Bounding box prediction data
################

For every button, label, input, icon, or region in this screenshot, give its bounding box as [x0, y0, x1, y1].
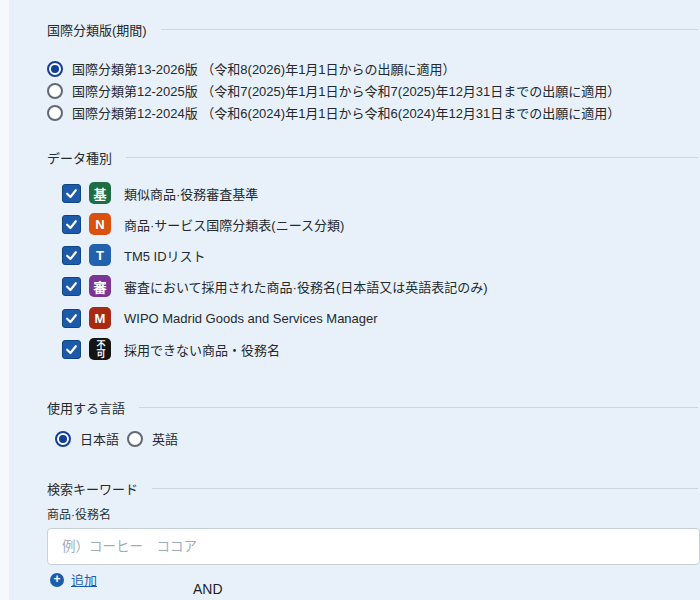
section-divider	[152, 488, 698, 489]
section-title-classification: 国際分類版(期間)	[47, 20, 698, 39]
checkbox-label: TM5 IDリスト	[124, 246, 206, 265]
left-edge-strip	[0, 0, 9, 600]
goods-services-input[interactable]	[47, 528, 700, 565]
section-divider	[139, 407, 698, 408]
classification-option-2026[interactable]: 国際分類第13-2026版 （令和8(2026)年1月1日からの出願に適用）	[47, 59, 456, 78]
data-type-row-similar-goods[interactable]: 基 類似商品·役務審査基準	[62, 182, 258, 204]
radio-label: 国際分類第12-2024版 （令和6(2024)年1月1日から令和6(2024)…	[72, 103, 620, 122]
classification-option-2024[interactable]: 国際分類第12-2024版 （令和6(2024)年1月1日から令和6(2024)…	[47, 103, 620, 122]
radio-label: 国際分類第13-2026版 （令和8(2026)年1月1日からの出願に適用）	[72, 59, 456, 78]
data-type-row-not-adoptable[interactable]: 不可 採用できない商品・役務名	[62, 338, 280, 360]
checkbox-checked[interactable]	[62, 309, 81, 328]
section-title-text: 使用する言語	[47, 398, 125, 417]
section-divider	[126, 157, 698, 158]
radio-button[interactable]	[47, 105, 63, 121]
section-title-data-type: データ種別	[47, 148, 698, 167]
add-link-label: 追加	[71, 570, 97, 589]
radio-button-selected[interactable]	[55, 431, 71, 447]
radio-label: 英語	[152, 429, 178, 448]
check-icon	[65, 187, 78, 200]
section-divider	[161, 29, 698, 30]
data-type-badge-icon: 基	[89, 182, 111, 204]
data-type-badge-icon: N	[89, 213, 111, 235]
checkbox-checked[interactable]	[62, 277, 81, 296]
check-icon	[65, 280, 78, 293]
data-type-row-nice-classification[interactable]: N 商品·サービス国際分類表(ニース分類)	[62, 213, 344, 235]
data-type-row-wipo-madrid[interactable]: M WIPO Madrid Goods and Services Manager	[62, 307, 378, 329]
checkbox-checked[interactable]	[62, 246, 81, 265]
checkbox-checked[interactable]	[62, 340, 81, 359]
section-title-text: 検索キーワード	[47, 479, 138, 498]
data-type-badge-icon: 不可	[89, 338, 111, 360]
checkbox-checked[interactable]	[62, 184, 81, 203]
and-operator-label: AND	[193, 581, 223, 597]
checkbox-label: 類似商品·役務審査基準	[124, 184, 258, 203]
checkbox-checked[interactable]	[62, 215, 81, 234]
checkbox-label: 採用できない商品・役務名	[124, 340, 280, 359]
radio-button[interactable]	[127, 431, 143, 447]
radio-label: 国際分類第12-2025版 （令和7(2025)年1月1日から令和7(2025)…	[72, 81, 620, 100]
check-icon	[65, 312, 78, 325]
section-title-text: 国際分類版(期間)	[47, 20, 147, 39]
checkbox-label: WIPO Madrid Goods and Services Manager	[124, 311, 378, 326]
classification-option-2025[interactable]: 国際分類第12-2025版 （令和7(2025)年1月1日から令和7(2025)…	[47, 81, 620, 100]
data-type-badge-icon: M	[89, 307, 111, 329]
radio-button-selected[interactable]	[47, 61, 63, 77]
check-icon	[65, 218, 78, 231]
language-option-english[interactable]: 英語	[127, 429, 178, 448]
section-title-language: 使用する言語	[47, 398, 698, 417]
plus-circle-icon: +	[50, 573, 64, 587]
radio-button[interactable]	[47, 83, 63, 99]
checkbox-label: 商品·サービス国際分類表(ニース分類)	[124, 215, 344, 234]
check-icon	[65, 249, 78, 262]
section-title-text: データ種別	[47, 148, 112, 167]
data-type-row-tm5-id-list[interactable]: T TM5 IDリスト	[62, 244, 206, 266]
add-keyword-link[interactable]: + 追加	[50, 570, 97, 589]
data-type-badge-icon: T	[89, 244, 111, 266]
radio-label: 日本語	[80, 429, 119, 448]
checkbox-label: 審査において採用された商品·役務名(日本語又は英語表記のみ)	[124, 277, 488, 296]
data-type-badge-icon: 審	[89, 275, 111, 297]
section-title-keyword: 検索キーワード	[47, 479, 698, 498]
goods-services-field-label: 商品·役務名	[47, 505, 111, 522]
language-option-japanese[interactable]: 日本語	[55, 429, 119, 448]
data-type-row-examination-adopted[interactable]: 審 審査において採用された商品·役務名(日本語又は英語表記のみ)	[62, 275, 488, 297]
check-icon	[65, 343, 78, 356]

################

▶ **PROBLEM STATEMENT**: Set every record down verbatim. No pictures belong in the copy.

▶ **WRITTEN REPLY**:
For every button, label, input, icon, or region in this screenshot, give its bounding box as [x0, y0, x1, y1].
section-divider	[152, 488, 698, 489]
section-title-classification: 国際分類版(期間)	[47, 20, 698, 39]
checkbox-label: TM5 IDリスト	[124, 246, 206, 265]
left-edge-strip	[0, 0, 9, 600]
goods-services-input[interactable]	[47, 528, 700, 565]
section-divider	[139, 407, 698, 408]
classification-option-2026[interactable]: 国際分類第13-2026版 （令和8(2026)年1月1日からの出願に適用）	[47, 59, 456, 78]
data-type-row-similar-goods[interactable]: 基 類似商品·役務審査基準	[62, 182, 258, 204]
radio-label: 国際分類第12-2024版 （令和6(2024)年1月1日から令和6(2024)…	[72, 103, 620, 122]
classification-option-2024[interactable]: 国際分類第12-2024版 （令和6(2024)年1月1日から令和6(2024)…	[47, 103, 620, 122]
radio-label: 国際分類第13-2026版 （令和8(2026)年1月1日からの出願に適用）	[72, 59, 456, 78]
data-type-row-not-adoptable[interactable]: 不可 採用できない商品・役務名	[62, 338, 280, 360]
checkbox-checked[interactable]	[62, 309, 81, 328]
section-title-text: 使用する言語	[47, 398, 125, 417]
section-divider	[126, 157, 698, 158]
radio-button[interactable]	[47, 105, 63, 121]
section-title-data-type: データ種別	[47, 148, 698, 167]
add-link-label: 追加	[71, 570, 97, 589]
radio-button-selected[interactable]	[55, 431, 71, 447]
radio-label: 英語	[152, 429, 178, 448]
check-icon	[65, 187, 78, 200]
section-divider	[161, 29, 698, 30]
data-type-badge-icon: 基	[89, 182, 111, 204]
data-type-badge-icon: N	[89, 213, 111, 235]
checkbox-checked[interactable]	[62, 277, 81, 296]
check-icon	[65, 280, 78, 293]
data-type-row-nice-classification[interactable]: N 商品·サービス国際分類表(ニース分類)	[62, 213, 344, 235]
data-type-row-wipo-madrid[interactable]: M WIPO Madrid Goods and Services Manager	[62, 307, 378, 329]
checkbox-checked[interactable]	[62, 246, 81, 265]
checkbox-checked[interactable]	[62, 340, 81, 359]
section-title-text: 検索キーワード	[47, 479, 138, 498]
data-type-badge-icon: 不可	[89, 338, 111, 360]
checkbox-checked[interactable]	[62, 184, 81, 203]
and-operator-label: AND	[193, 581, 223, 597]
checkbox-label: 類似商品·役務審査基準	[124, 184, 258, 203]
checkbox-checked[interactable]	[62, 215, 81, 234]
checkbox-label: 採用できない商品・役務名	[124, 340, 280, 359]
radio-button[interactable]	[127, 431, 143, 447]
radio-label: 国際分類第12-2025版 （令和7(2025)年1月1日から令和7(2025)…	[72, 81, 620, 100]
check-icon	[65, 312, 78, 325]
section-title-text: 国際分類版(期間)	[47, 20, 147, 39]
checkbox-label: WIPO Madrid Goods and Services Manager	[124, 311, 378, 326]
classification-option-2025[interactable]: 国際分類第12-2025版 （令和7(2025)年1月1日から令和7(2025)…	[47, 81, 620, 100]
data-type-badge-icon: M	[89, 307, 111, 329]
radio-button-selected[interactable]	[47, 61, 63, 77]
check-icon	[65, 218, 78, 231]
language-option-english[interactable]: 英語	[127, 429, 178, 448]
section-title-language: 使用する言語	[47, 398, 698, 417]
plus-circle-icon: +	[50, 573, 64, 587]
radio-button[interactable]	[47, 83, 63, 99]
checkbox-label: 商品·サービス国際分類表(ニース分類)	[124, 215, 344, 234]
check-icon	[65, 249, 78, 262]
section-title-text: データ種別	[47, 148, 112, 167]
data-type-row-tm5-id-list[interactable]: T TM5 IDリスト	[62, 244, 206, 266]
add-keyword-link[interactable]: + 追加	[50, 570, 97, 589]
data-type-badge-icon: T	[89, 244, 111, 266]
radio-label: 日本語	[80, 429, 119, 448]
checkbox-label: 審査において採用された商品·役務名(日本語又は英語表記のみ)	[124, 277, 488, 296]
data-type-badge-icon: 審	[89, 275, 111, 297]
section-title-keyword: 検索キーワード	[47, 479, 698, 498]
goods-services-field-label: 商品·役務名	[47, 505, 111, 522]
language-option-japanese[interactable]: 日本語	[55, 429, 119, 448]
data-type-row-examination-adopted[interactable]: 審 審査において採用された商品·役務名(日本語又は英語表記のみ)	[62, 275, 488, 297]
check-icon	[65, 343, 78, 356]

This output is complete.